● Exercise data
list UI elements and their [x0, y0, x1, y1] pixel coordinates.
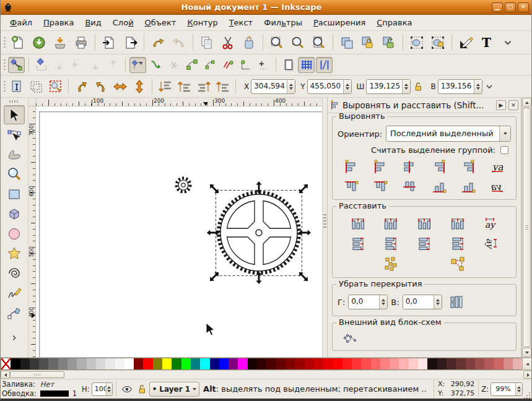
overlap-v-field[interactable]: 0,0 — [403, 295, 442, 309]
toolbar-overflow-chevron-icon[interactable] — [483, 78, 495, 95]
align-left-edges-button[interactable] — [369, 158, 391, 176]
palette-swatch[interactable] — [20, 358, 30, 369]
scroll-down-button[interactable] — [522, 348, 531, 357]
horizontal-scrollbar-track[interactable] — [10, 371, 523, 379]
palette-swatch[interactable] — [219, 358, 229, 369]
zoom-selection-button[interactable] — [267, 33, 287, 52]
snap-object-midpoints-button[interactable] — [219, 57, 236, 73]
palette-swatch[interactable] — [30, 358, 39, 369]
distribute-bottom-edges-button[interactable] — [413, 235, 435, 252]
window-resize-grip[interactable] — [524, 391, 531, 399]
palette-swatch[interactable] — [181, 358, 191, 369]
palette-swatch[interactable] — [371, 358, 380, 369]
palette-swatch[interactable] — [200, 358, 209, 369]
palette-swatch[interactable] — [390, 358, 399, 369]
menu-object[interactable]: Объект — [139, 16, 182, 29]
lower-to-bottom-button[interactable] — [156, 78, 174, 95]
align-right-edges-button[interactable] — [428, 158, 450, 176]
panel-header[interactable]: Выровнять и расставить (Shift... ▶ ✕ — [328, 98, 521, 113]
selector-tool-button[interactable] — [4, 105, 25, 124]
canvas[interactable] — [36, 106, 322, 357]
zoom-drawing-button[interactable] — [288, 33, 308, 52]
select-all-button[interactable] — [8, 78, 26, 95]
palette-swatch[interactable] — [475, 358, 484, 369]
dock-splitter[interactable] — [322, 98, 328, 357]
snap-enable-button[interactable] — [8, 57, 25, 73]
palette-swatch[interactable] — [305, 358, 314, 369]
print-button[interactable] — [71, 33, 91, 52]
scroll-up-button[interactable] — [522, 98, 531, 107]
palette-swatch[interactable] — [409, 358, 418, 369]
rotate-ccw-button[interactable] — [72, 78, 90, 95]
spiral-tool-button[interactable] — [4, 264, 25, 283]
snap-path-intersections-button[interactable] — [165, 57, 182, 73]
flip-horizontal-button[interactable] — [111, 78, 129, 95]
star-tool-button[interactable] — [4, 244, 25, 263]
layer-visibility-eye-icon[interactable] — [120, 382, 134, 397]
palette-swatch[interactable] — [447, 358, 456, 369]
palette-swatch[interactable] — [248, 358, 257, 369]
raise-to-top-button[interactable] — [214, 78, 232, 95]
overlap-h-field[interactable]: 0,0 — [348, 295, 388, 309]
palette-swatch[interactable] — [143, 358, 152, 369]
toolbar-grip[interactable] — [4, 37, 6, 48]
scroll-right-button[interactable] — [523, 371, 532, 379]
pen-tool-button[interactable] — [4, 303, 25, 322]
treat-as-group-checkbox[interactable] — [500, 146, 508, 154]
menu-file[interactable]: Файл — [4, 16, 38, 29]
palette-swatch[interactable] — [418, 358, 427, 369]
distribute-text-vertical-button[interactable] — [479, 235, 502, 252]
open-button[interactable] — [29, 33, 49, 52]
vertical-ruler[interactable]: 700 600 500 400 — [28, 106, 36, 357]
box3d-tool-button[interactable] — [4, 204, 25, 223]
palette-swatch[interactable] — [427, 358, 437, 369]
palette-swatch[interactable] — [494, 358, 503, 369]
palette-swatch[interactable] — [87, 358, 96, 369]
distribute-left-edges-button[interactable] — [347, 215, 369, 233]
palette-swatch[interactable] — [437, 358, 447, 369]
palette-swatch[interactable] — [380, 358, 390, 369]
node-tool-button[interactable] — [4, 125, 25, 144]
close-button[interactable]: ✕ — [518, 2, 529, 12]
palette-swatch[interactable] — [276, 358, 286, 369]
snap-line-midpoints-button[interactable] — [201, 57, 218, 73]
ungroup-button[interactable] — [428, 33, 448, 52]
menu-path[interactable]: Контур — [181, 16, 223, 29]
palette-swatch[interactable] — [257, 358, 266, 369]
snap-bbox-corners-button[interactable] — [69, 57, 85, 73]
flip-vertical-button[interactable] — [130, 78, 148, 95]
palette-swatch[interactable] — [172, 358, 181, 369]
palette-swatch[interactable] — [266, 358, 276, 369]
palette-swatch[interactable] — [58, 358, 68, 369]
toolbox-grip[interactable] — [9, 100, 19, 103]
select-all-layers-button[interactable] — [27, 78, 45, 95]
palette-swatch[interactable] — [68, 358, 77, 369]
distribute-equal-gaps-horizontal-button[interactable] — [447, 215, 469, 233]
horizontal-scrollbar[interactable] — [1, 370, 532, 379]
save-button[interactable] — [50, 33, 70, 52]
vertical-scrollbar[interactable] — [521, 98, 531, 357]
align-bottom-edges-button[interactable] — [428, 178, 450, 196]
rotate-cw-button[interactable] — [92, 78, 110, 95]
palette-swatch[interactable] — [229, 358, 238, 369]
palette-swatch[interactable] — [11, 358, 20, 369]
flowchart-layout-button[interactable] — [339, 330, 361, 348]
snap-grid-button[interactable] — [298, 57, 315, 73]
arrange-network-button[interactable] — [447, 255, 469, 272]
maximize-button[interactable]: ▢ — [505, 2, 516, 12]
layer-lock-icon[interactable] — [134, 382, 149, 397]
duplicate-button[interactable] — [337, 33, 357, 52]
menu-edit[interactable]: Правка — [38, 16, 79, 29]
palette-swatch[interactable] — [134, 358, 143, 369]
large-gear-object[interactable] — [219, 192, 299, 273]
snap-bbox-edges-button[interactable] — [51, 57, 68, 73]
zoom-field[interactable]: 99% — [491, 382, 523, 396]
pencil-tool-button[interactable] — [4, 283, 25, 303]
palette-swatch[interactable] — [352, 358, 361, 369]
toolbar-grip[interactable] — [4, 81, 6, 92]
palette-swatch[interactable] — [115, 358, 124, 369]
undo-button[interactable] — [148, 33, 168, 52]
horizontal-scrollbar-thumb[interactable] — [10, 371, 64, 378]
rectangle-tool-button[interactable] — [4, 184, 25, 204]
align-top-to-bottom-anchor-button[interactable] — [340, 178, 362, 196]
--
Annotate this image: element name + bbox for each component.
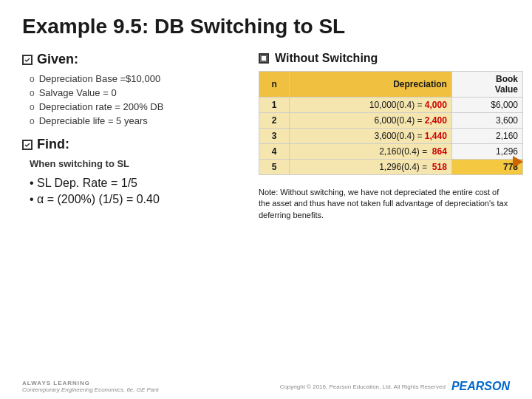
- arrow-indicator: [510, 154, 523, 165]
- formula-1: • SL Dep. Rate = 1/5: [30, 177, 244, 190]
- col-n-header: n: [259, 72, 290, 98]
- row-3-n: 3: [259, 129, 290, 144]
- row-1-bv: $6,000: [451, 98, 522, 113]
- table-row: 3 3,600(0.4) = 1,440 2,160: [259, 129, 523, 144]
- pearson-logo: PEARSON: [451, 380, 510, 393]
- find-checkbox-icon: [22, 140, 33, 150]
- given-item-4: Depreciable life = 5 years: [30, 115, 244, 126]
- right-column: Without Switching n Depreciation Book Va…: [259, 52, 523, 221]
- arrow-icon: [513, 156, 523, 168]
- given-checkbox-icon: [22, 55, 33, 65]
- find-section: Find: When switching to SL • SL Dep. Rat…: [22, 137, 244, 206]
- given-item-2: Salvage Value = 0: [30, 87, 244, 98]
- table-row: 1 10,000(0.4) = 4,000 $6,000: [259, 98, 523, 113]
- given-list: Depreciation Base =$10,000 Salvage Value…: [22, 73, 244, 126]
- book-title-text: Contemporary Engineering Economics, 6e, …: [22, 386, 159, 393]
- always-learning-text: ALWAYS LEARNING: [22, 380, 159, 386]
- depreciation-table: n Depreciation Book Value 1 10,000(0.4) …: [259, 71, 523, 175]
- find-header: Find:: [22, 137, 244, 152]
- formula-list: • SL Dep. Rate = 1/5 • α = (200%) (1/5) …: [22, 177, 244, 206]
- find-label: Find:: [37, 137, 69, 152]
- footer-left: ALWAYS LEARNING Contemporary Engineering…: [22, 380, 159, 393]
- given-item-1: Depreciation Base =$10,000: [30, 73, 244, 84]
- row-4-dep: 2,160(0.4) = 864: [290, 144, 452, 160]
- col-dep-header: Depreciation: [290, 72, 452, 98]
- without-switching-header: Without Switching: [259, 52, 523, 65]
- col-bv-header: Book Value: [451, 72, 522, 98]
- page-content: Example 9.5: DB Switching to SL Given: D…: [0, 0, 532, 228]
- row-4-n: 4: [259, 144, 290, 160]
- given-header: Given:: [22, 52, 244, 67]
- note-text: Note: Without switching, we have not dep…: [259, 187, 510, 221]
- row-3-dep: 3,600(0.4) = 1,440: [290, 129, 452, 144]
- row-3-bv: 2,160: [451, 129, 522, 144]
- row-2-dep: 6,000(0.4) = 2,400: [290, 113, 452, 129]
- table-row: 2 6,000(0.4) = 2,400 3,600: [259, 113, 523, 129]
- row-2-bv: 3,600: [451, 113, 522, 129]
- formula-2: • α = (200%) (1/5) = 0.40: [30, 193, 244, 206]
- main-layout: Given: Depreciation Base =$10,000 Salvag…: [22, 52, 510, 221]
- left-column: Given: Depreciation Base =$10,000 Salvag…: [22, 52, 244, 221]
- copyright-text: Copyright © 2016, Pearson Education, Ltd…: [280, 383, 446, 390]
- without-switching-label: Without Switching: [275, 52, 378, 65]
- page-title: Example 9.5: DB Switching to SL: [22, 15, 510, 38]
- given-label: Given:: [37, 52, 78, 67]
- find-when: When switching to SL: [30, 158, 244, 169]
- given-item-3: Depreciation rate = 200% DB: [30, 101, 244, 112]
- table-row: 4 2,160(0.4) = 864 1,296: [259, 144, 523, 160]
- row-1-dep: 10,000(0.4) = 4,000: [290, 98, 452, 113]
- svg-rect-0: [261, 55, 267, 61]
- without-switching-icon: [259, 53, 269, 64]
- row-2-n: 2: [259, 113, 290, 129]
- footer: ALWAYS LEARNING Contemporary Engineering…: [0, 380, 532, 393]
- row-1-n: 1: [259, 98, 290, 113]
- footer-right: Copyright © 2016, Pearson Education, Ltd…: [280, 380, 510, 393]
==
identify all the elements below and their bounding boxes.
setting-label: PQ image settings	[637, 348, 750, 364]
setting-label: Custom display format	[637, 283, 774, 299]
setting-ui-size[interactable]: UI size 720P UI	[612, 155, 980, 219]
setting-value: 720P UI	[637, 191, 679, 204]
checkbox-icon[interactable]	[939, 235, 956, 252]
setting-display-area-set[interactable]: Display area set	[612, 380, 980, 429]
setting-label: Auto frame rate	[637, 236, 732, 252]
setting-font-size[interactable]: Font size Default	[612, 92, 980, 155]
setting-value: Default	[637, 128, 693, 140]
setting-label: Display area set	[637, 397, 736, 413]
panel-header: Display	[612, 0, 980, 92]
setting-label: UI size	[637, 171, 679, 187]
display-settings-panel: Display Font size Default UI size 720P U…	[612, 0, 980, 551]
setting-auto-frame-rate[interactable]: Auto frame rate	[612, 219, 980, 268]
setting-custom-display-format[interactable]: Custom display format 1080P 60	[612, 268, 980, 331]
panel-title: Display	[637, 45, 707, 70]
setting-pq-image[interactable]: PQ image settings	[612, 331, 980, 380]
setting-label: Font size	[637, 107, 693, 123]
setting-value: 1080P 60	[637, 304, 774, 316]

● What the task asks
For the string "page", return every line of the data where it appears.

● Reply
- page-content: Example 9.5: DB Switching to SL Given: D…: [0, 0, 532, 228]
- page-title: Example 9.5: DB Switching to SL: [22, 15, 510, 38]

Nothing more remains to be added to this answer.